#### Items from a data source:
★ ★ ★ ★ ★

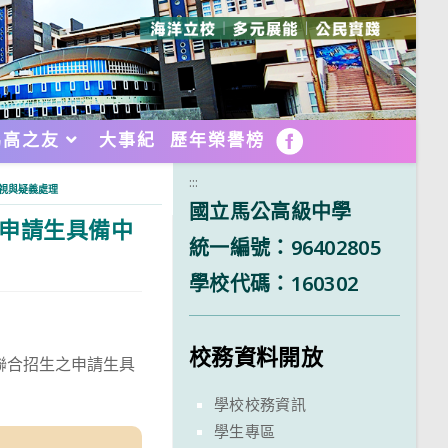
馬高之友
大事紀
歷年榮譽榜
FB
:::
視與疑義處理
國立馬公高級中學
之申請生具備中
統一編號：96402805
學校代碼：160302
校務資料開放
聯合招生之申請生具
學校校務資訊
學生專區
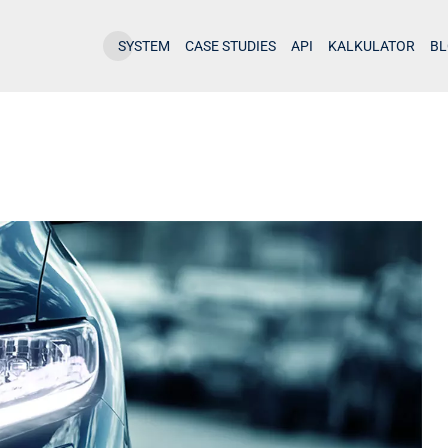
SYSTEM
CASE STUDIES
API
KALKULATOR
B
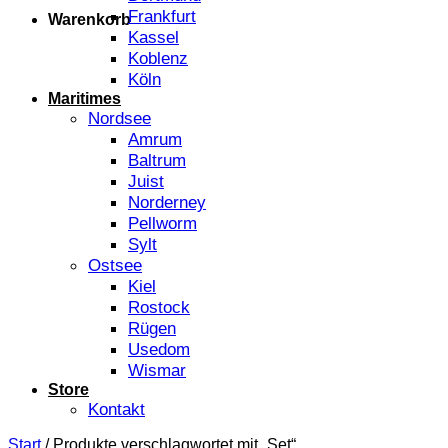
Frankfurt
Warenkorb
Kassel
Koblenz
Köln
Maritimes
Nordsee
Amrum
Baltrum
Juist
Norderney
Pellworm
Sylt
Ostsee
Kiel
Rostock
Rügen
Usedom
Wismar
Store
Kontakt
Start
/
Produkte verschlagwortet mit „Set“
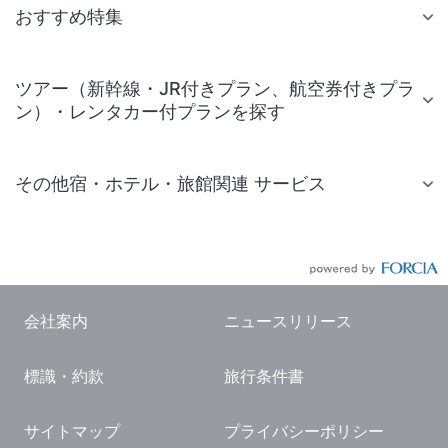
おすすめ特集
ツアー（新幹線・JR付きプラン、航空券付きプラ
ン）・レンタカー付プランを探す
その他宿・ホテル・旅館関連 サービス
国内旅行・国内ツアー
JR・新幹線付きツアー
航空券付きツアー
会社案内
ニュースリリース
現地観光・レジャーチケット
標識・約款
旅行条件書
国内観光ガイド
旅行・観光情報
サイトマップ
プライバシーポリシー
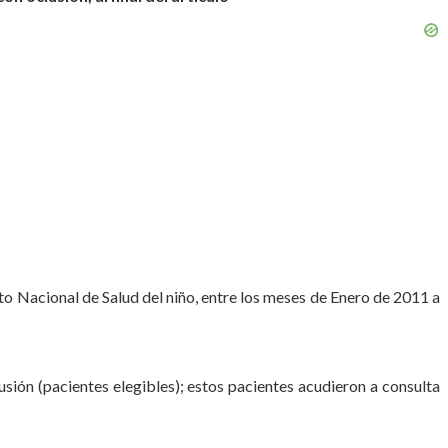
uto Nacional de Salud del niño, entre los meses de Enero de 2011 a
usión (pacientes elegibles); estos pacientes acudieron a consulta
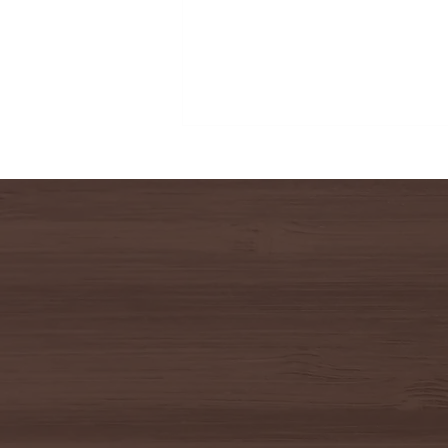
鹿沼市千渡 新築物件ご契約
S様おめでとうございます♪（＾
＾） 鹿沼市千渡 新築物件ご契
約おめでとうございます♪ 来月の
引き渡しまで融資含めて しっか
りサポートさせて頂きます。 沢
山のお問合せありがとうございま
した！ 残り5棟となりました！
お気軽にお問い合わせください
<(_ _)> よろしくお願い致します
１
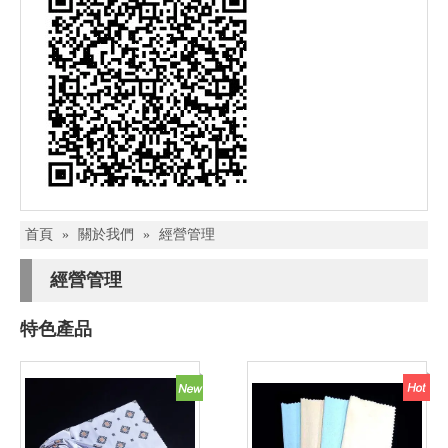
首頁
»
關於我們
»
經營管理
經營管理
特色產品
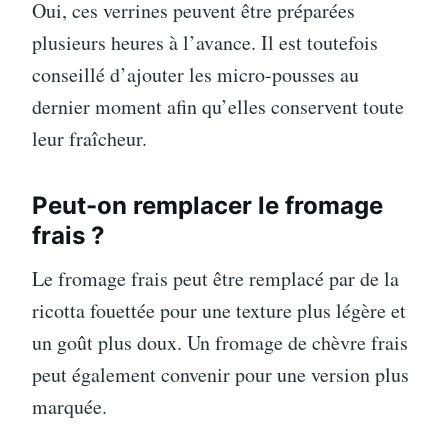
Oui, ces verrines peuvent être préparées
plusieurs heures à l’avance. Il est toutefois
conseillé d’ajouter les micro-pousses au
dernier moment afin qu’elles conservent toute
leur fraîcheur.
Peut-on remplacer le fromage
frais ?
Le fromage frais peut être remplacé par de la
ricotta fouettée pour une texture plus légère et
un goût plus doux. Un fromage de chèvre frais
peut également convenir pour une version plus
marquée.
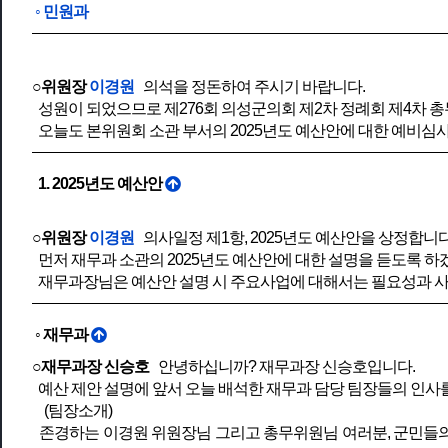
◦ 민원과
○위원장
이경원
의석을 정돈하여 주시기 바랍니다.
성원이 되었으므로 제276회 의성군의회 제2차 정례회 제4차 
오늘도 본위원회 소관 부서의 2025년도 예산안에 대한 예비심
1. 2025년도 예산안
○위원장
이경원
의사일정 제1항, 2025년도 예산안을 상정합니다
먼저 재무과 소관의 2025년도 예산안에 대한 설명을 듣도록 하
재무과장님은 예산안 설명 시 주요사업에 대해서는 필요성과 사
◦ 재무과
○재무과장 신승호
안녕하십니까? 재무과장 신승호입니다.
예산 제안 설명에 앞서 오늘 배석한 재무과 담당 팀장들의 인사
(팀장소개)
존경하는 이경원 위원장님 그리고 총무위원님 여러분, 군민들의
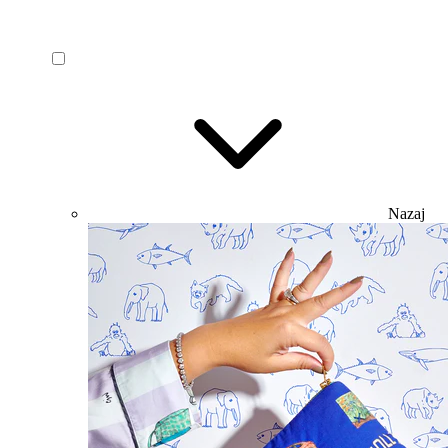
Nazaj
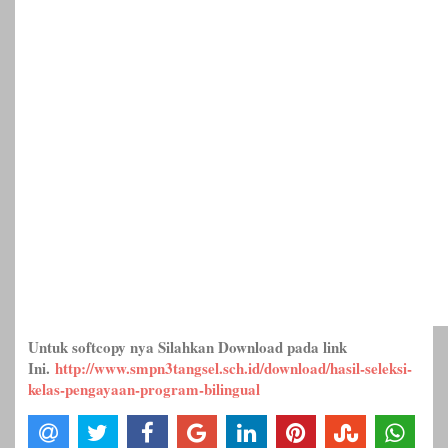
Untuk softcopy nya Silahkan Download pada link
Ini.
http://www.smpn3tangsel.sch.id/download/hasil-seleksi-
kelas-pengayaan-program-bilingual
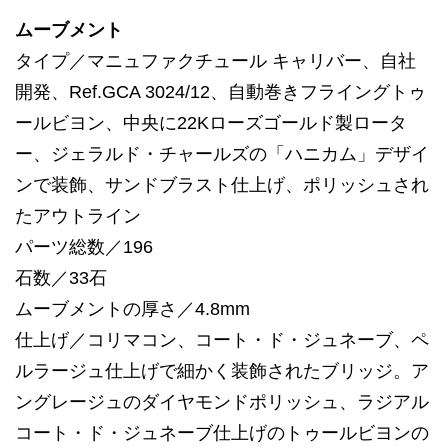
ムーブメント
タイプ／マニュファクチュール キャリバー、自社
開発、Ref.GCA 3024/12、自動巻きフライングトゥ
ールビヨン、中央に22Kローズゴールド製ロータ
ー、ジェラルド・チャールズの「ハニカム」デザイ
ンで装飾、サンドブラスト仕上げ、ポリッシュされ
たアウトライン
パーツ総数／196
石数／33石
ムーブメントの厚さ／4.8mm
仕上げ／コリマコン、コート・ド・ジュネーブ、ペ
ルラージュ仕上げで細かく装飾されたブリッジ。ア
ングレージュのダイヤモンドポリッシュ、ラジアル
コート・ド・ジュネーブ仕上げのトゥールビヨンの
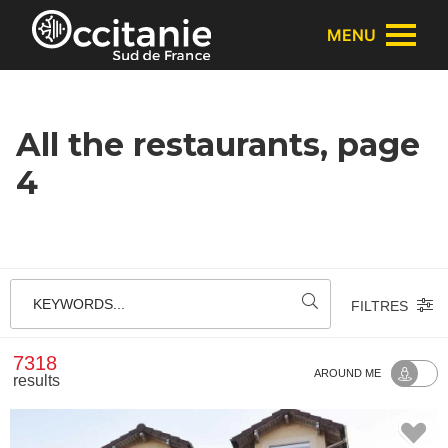
Cookies management panel
MENU
All the restaurants, page
4
KEYWORDS...
FILTRES
7318
AROUND ME
results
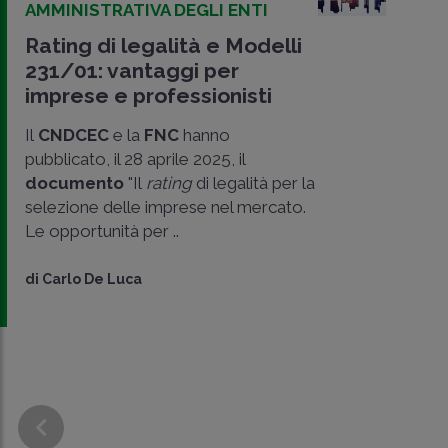
AMMINISTRATIVA DEGLI ENTI
Rating di legalità e Modelli
231/01: vantaggi per
imprese e professionisti
Il
CNDCEC
e la
FNC
hanno
pubblicato, il 28 aprile 2025, il
documento
"Il
rating
di legalità per la
selezione delle imprese nel mercato.
Le opportunità per ..
di
Carlo De Luca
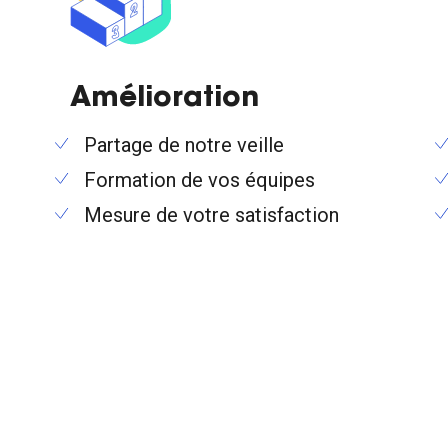
Amélioration
Partage de notre veille
Formation de vos équipes
Mesure de votre satisfaction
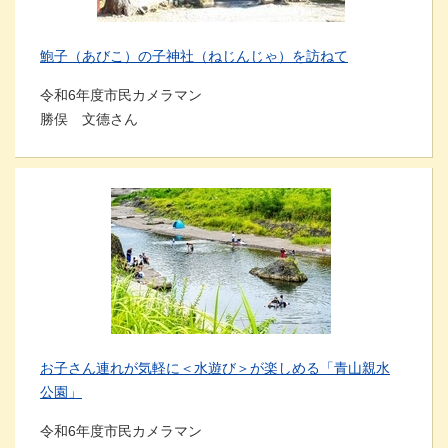
鮑子（あびこ）の子神社（ねじんじゃ）を訪ねて
令和6年度市民カメラマン
勝俣 文德さん
お子さん連れが気軽に＜水遊び＞が楽しめる「青山親水
公園」
令和6年度市民カメラマン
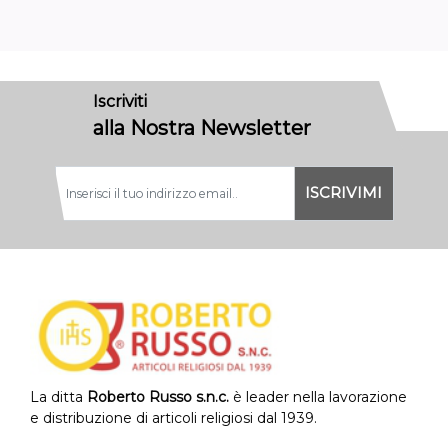
Iscriviti
alla Nostra Newsletter
La ditta
Roberto Russo s.n.c.
è leader nella lavorazione
e distribuzione di articoli religiosi dal 1939.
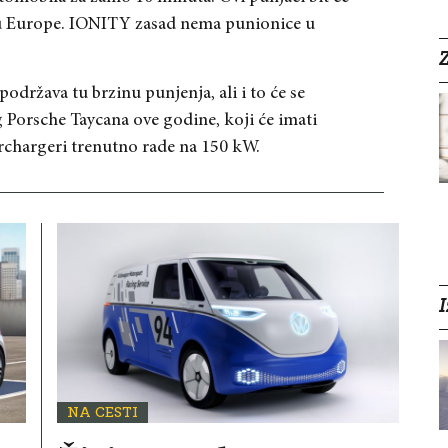
lu Europe. IONITY zasad nema punionice u
Z
održava tu brzinu punjenja, ali i to će se
 Porsche Taycana ove godine, koji će imati
chargeri trenutno rade na 150 kW.
I
NA CESTI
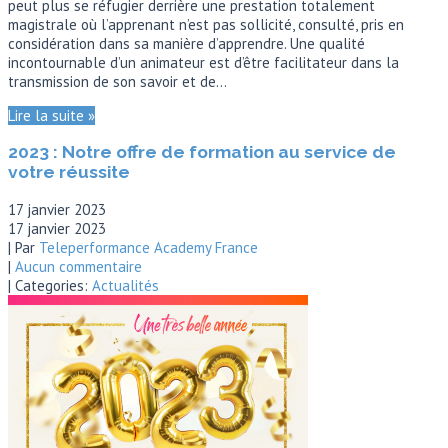
peut plus se réfugier derrière une prestation totalement
magistrale où l’apprenant n’est pas sollicité, consulté, pris en
considération dans sa manière d’apprendre. Une qualité
incontournable d’un animateur est d’être facilitateur dans la
transmission de son savoir et de…
Lire la suite »
2023 : Notre offre de formation au service de
votre réussite
17 janvier 2023
17 janvier 2023
| Par
Teleperformance Academy France
|
Aucun commentaire
| Categories:
Actualités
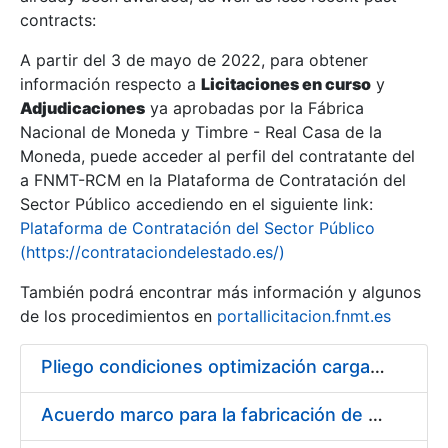
contracts:
Show/Hide
A partir del 3 de mayo de 2022, para obtener
información respecto a
Licitaciones en curso
y
Show/Hide
Adjudicaciones
ya aprobadas por la Fábrica
Show/Hide
Nacional de Moneda y Timbre - Real Casa de la
Moneda, puede acceder al perfil del contratante del
a FNMT-RCM en la Plataforma de Contratación del
Sector Público accediendo en el siguiente link:
Plataforma de Contratación del Sector Público
(https://contrataciondelestado.es/)
También podrá encontrar más información y algunos
de los procedimientos en
portallicitacion.fnmt.es
Pliego condiciones optimización cargas compras firmado
Show/Hide
Acuerdo marco para la fabricación de piezas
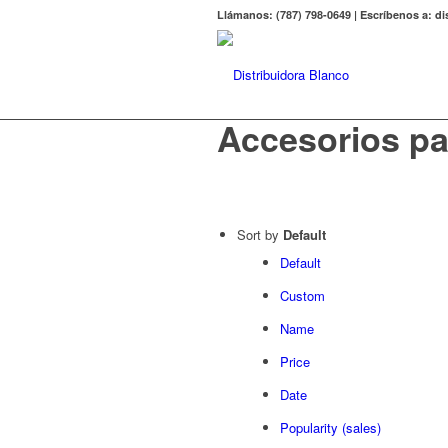
Llámanos: (787) 798-0649 | Escríbenos a: 
Accesorios pa
Sort by
Default
Default
Custom
Name
Price
Date
Popularity (sales)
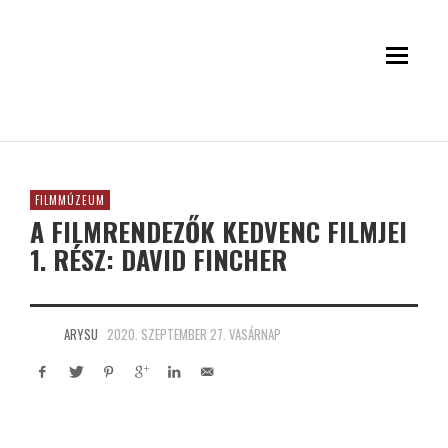
FILMMÚZEUM
A FILMRENDEZŐK KEDVENC FILMJEI
1. RÉSZ: DAVID FINCHER
ARYSU
2020. SZEPTEMBER 27. VASÁRNAP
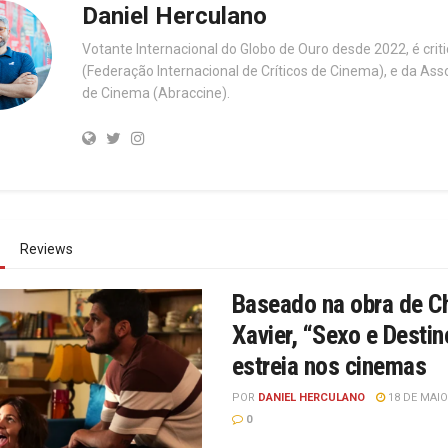
Daniel Herculano
Votante Internacional do Globo de Ouro desde 2022, é cri
(Federação Internacional de Críticos de Cinema), e da Asso
de Cinema (Abraccine).
Reviews
Baseado na obra de C
Xavier, “Sexo e Destin
estreia nos cinemas
POR
DANIEL HERCULANO
18 DE MAIO
0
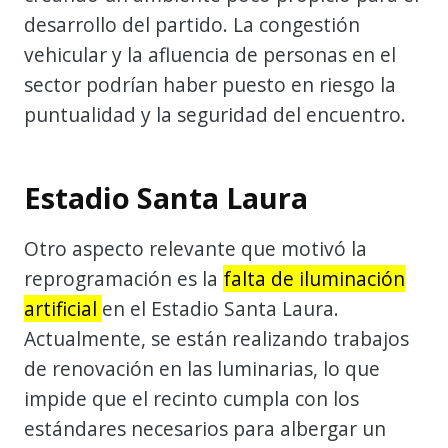
desarrollo del partido. La congestión
vehicular y la afluencia de personas en el
sector podrían haber puesto en riesgo la
puntualidad y la seguridad del encuentro.
Estadio Santa Laura
Otro aspecto relevante que motivó la
reprogramación es la
falta de iluminación
artificial
en el Estadio Santa Laura.
Actualmente, se están realizando trabajos
de renovación en las luminarias, lo que
impide que el recinto cumpla con los
estándares necesarios para albergar un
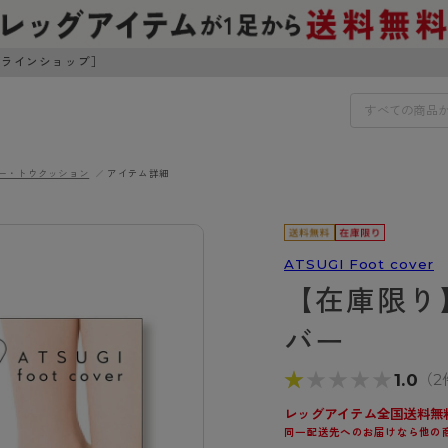
ンラインショップ］
ー・トウクッション
アイテム詳細
IDS
30円でお届けします（沖縄県以外）
IDS
ATSUGI Foot cover
【在庫限り
ェア
ライフスタイルウェア
ンドから探す
商品選びのお手伝い
バー
ボトムス
イヤーブラ
トップス
★★★★★
★★★★★
1.0
（2
I
お悩み別ガードル
ブラ
ルームウェア・パジャマ
アスティーグ
クリアビューティアクティ
ティーグ
ブラジャー特集
レッグアイテム全国送料無
プ
アクティブ・スポーツ
同一配送先へのお届けなら他の
アビューティアクティブ
私に似合う、ストッキング選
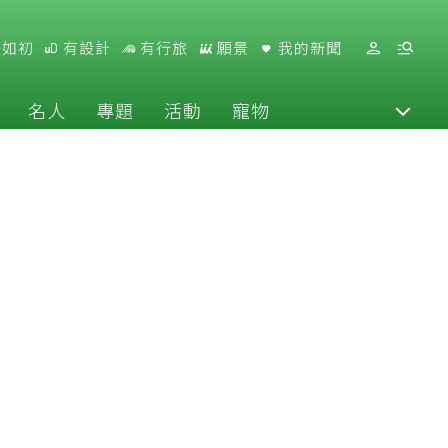
好如初
有設計
有行旅
願景
我的新聞
名人
專題
活動
寵物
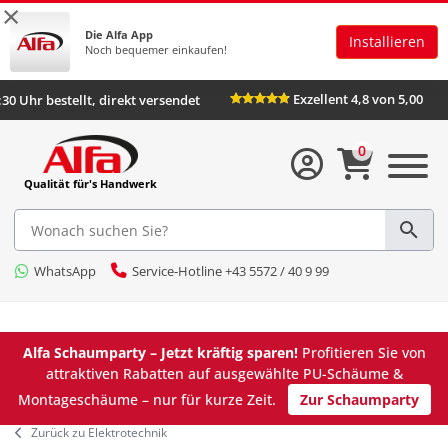
×
Die Alfa App
Installieren
Noch bequemer einkaufen!
Exzellent 4,8 von 5,00
:30 Uhr bestellt, direkt versendet
0
Qualität für's Handwerk
WhatsApp
Service-Hotline +43 5572 / 40 9 99
Alfa Schaumparty – Jetzt kräftig sparen!
Profitieren Sie von
attraktiven Rabatten auf ausgewählte PU-Schäume &
Montageschäume – nur für kurze Zeit.
Zur Schaumparty
Zurück zu Elektrotechnik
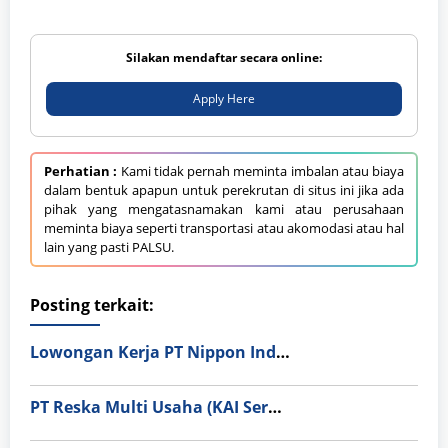
Silakan mendaftar secara online:
Apply Here
Perhatian :
Kami tidak pernah meminta imbalan atau biaya
dalam bentuk apapun untuk perekrutan di situs ini jika ada
pihak yang mengatasnamakan kami atau perusahaan
meminta biaya seperti transportasi atau akomodasi atau hal
lain yang pasti PALSU.
Posting terkait:
Lowongan Kerja PT Nippon Indosari Corpindo Tbk. Bulan Agustus 2026
PT Reska Multi Usaha (KAI Services)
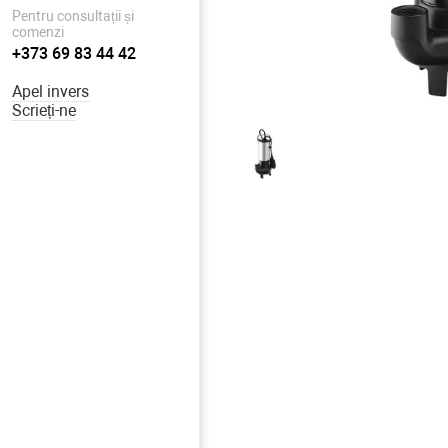
Pentru consultații și
comenzi
+373 69 83 44 42
Apel invers
Scrieți-ne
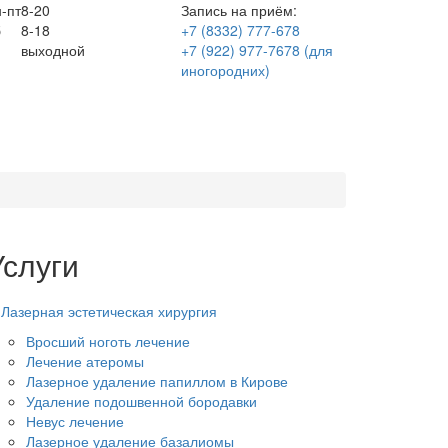
-пт
8-20
Запись на приём:
б
8-18
+7 (8332) 777-678
выходной
+7 (922) 977-7678
(для
иногородних)
Услуги
Лазерная эстетическая хирургия
Вросший ноготь лечение
Лечение атеромы
Лазерное удаление папиллом в Кирове
Удаление подошвенной бородавки
Невус лечение
Лазерное удаление базалиомы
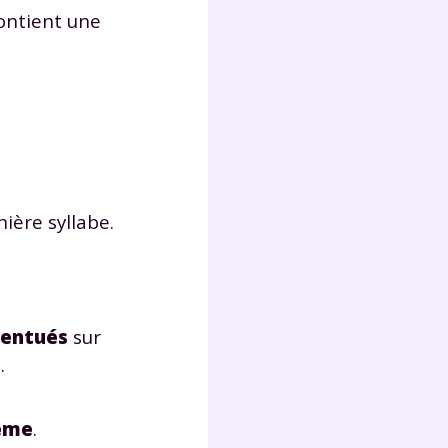
contient une
Fermer
?
nière syllabe.
centués
sur
 !
t
.
laire
ième
.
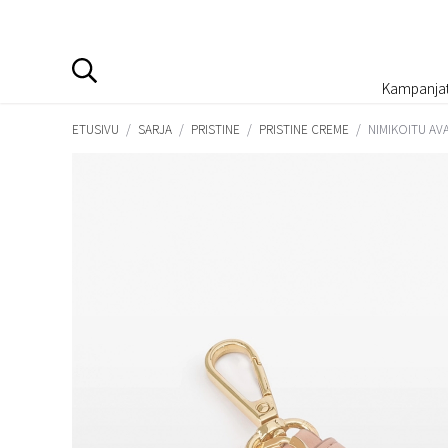
Kampanja
ETUSIVU
/
SARJA
/
PRISTINE
/
PRISTINE CREME
/
NIMIKOITU AV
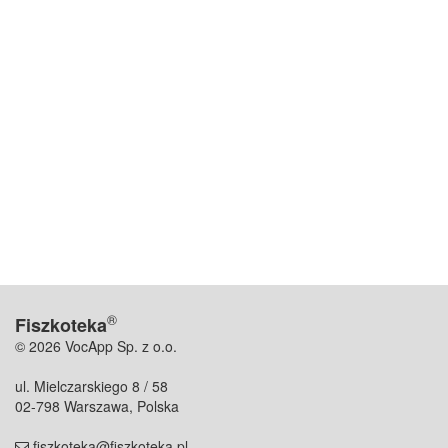
®
Fiszkoteka
© 2026 VocApp Sp. z o.o.
ul. Mielczarskiego 8 / 58
02-798 Warszawa, Polska
fiszkoteka@fiszkoteka.pl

★ ★ ★ ★ ★

Make an exact copy of the records from their first line through the line containing "現地観光・レジャーチケット", both ends included, with the pictures omitted.

#### SOLUTION TO THE PROBLEM:
馬高之友
大事紀
歷年榮譽榜
FB
:::
視與疑義處理
國立馬公高級中學
之申請生具備中
統一編號：96402805
學校代碼：160302
校務資料開放
聯合招生之申請生具
學校校務資訊
學生專區
SYSTEM
CASE STUDIES
API
KALKULATOR
B
Frankfurt
Warenkorb
Kassel
Koblenz
Köln
Maritimes
Nordsee
Amrum
Baltrum
Juist
Norderney
Pellworm
Sylt
Ostsee
Kiel
Rostock
Rügen
Usedom
Wismar
Store
Kontakt
Start
/
Produkte verschlagwortet mit „Set“
おすすめ特集
ツアー（新幹線・JR付きプラン、航空券付きプラ
ン）・レンタカー付プランを探す
その他宿・ホテル・旅館関連 サービス
国内旅行・国内ツアー
JR・新幹線付きツアー
航空券付きツアー
会社案内
ニュースリリース
現地観光・レジャーチケット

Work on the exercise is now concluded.